Description
For the RFC 6265, the double-quotes are part of the cookie value but the functions and methods in the standard library that operates on cookies treat them as if they were not part of it.
The SetCookie
function does not allow to send a cookie, that conforms to the spec, with a double-quoted value and the (*Request).Cookie
method strips the quotes from the value despite the double-quotes are part of it.
The syntax in the RFC 6265 is
cookie-pair = cookie-name "=" cookie-value
...
cookie-value = *cookie-octet / ( DQUOTE *cookie-octet DQUOTE )
but it has been implemented in the standard library as
cookie-pair = cookie-name "=" ( cookie-value / ( DQUOTE cookie-value DQUOTE ) )
...
cookie-value = *cookie-octet
The author of the RFC 6265 has confirmed in https://lists.w3.org/Archives/Public/ietf-http-wg/2017JanMar/0229.html that this was the intent.
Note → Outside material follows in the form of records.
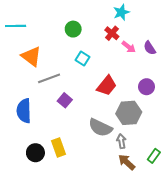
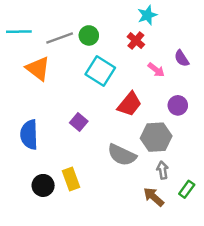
pink arrow: (129, 47) -> (156, 70), moved
cyan square: (83, 58) -> (100, 71), size x1.6
gray line: (49, 78) -> (60, 38), moved
gray arrow: (121, 141) -> (163, 170), moved

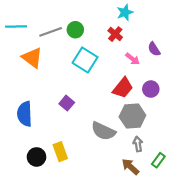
red trapezoid: (130, 104) -> (123, 88), moved

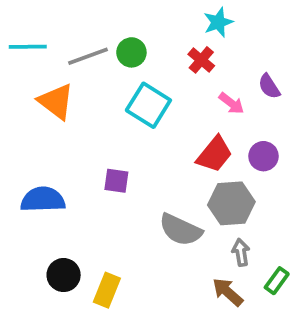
purple square: (67, 103) -> (116, 181), turned -32
blue semicircle: (25, 114) -> (43, 200), turned 90
yellow rectangle: (60, 152) -> (107, 290), moved, turned 42

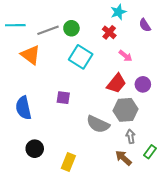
purple semicircle: (269, 86) -> (145, 25), moved
blue semicircle: (43, 200) -> (23, 108), turned -100
yellow rectangle: (107, 290) -> (68, 162), moved

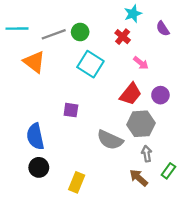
blue semicircle: (23, 108) -> (35, 136), moved

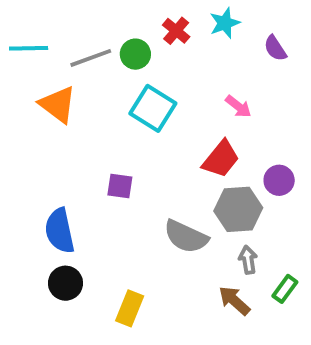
red cross: (123, 37) -> (176, 31), moved
purple circle: (160, 95) -> (279, 180), moved

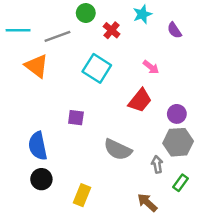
red cross: (176, 31) -> (112, 30), moved
green circle: (135, 54) -> (86, 13), moved
gray hexagon: (238, 209) -> (178, 142), moved
brown arrow: (234, 301) -> (147, 203), moved

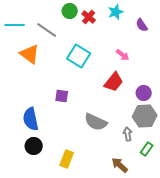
red cross: (112, 30) -> (89, 17), moved
gray line: (57, 36) -> (47, 30), turned 55

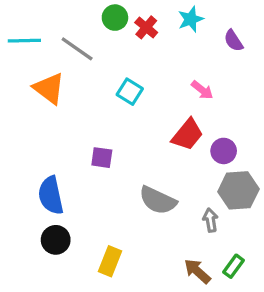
cyan square: (79, 56) -> (130, 92), size x0.7
purple circle: (144, 93) -> (224, 151), moved
green rectangle: (147, 149) -> (233, 266), moved

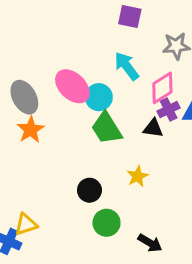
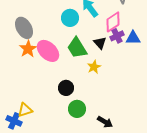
pink ellipse: (72, 86) -> (48, 51), moved
cyan circle: (99, 97) -> (70, 18), moved
black triangle: (153, 128) -> (100, 43), moved, turned 40
yellow star: (138, 176) -> (94, 67), moved

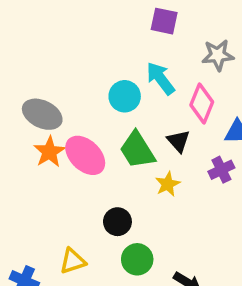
pink diamond: (113, 22) -> (202, 103), turned -35
gray ellipse: (24, 28) -> (42, 114), turned -35
purple cross: (117, 36) -> (221, 170), moved
yellow triangle: (25, 110) -> (73, 261), moved

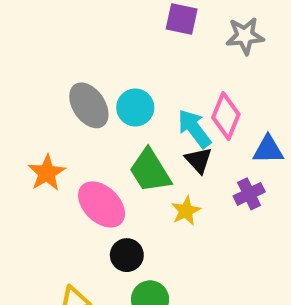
gray star: (218, 55) -> (245, 36), moved
cyan arrow: (160, 78) -> (194, 129), moved
gray ellipse: (42, 114) -> (89, 105), moved, turned 30
pink ellipse: (85, 155) -> (102, 204), moved

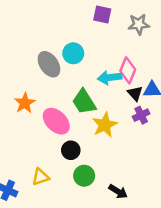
cyan circle: (135, 108) -> (73, 53), moved
cyan arrow: (194, 129) -> (110, 78), turned -60
black triangle: (199, 160) -> (135, 93), moved
yellow star: (186, 211) -> (105, 125), size x1.5

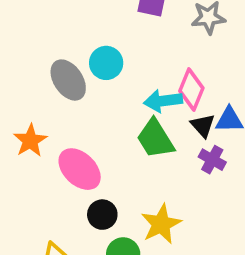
green trapezoid: (84, 102) -> (155, 139), moved
purple cross: (141, 115) -> (212, 160), turned -35
yellow star: (105, 125) -> (161, 224), moved

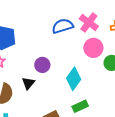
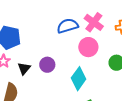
pink circle: (93, 48) -> (88, 47), moved
black triangle: (28, 83) -> (24, 68), moved

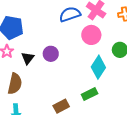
cyan diamond: (79, 79) -> (98, 67), moved

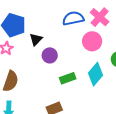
black triangle: (28, 58) -> (36, 39), moved
green rectangle: (90, 94) -> (68, 78), moved

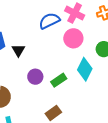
purple circle: (50, 55) -> (35, 77), moved

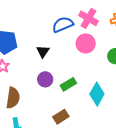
black triangle: (18, 50) -> (43, 51), moved
cyan diamond: (85, 69) -> (97, 94), moved

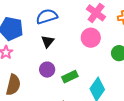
blue semicircle: (63, 25) -> (47, 16), moved

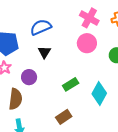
purple circle: (47, 70) -> (29, 77), moved

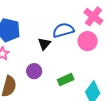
blue semicircle: (41, 27) -> (63, 30), moved
purple circle: (29, 77) -> (34, 71), moved

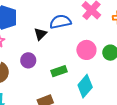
pink circle: (88, 41) -> (86, 50), moved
The draft https://datatracker.ietf.org/doc/html/draft-ietf-httpbis-rfc6265bis-02 added this note to the spec
Per the grammar above, the cookie-value MAY be wrapped in DQUOTE
characters. Note that in this case, the initial and trailing DQUOTE
characters are not stripped. They are part of the cookie-value, and
will be included in Cookie headers sent to the server.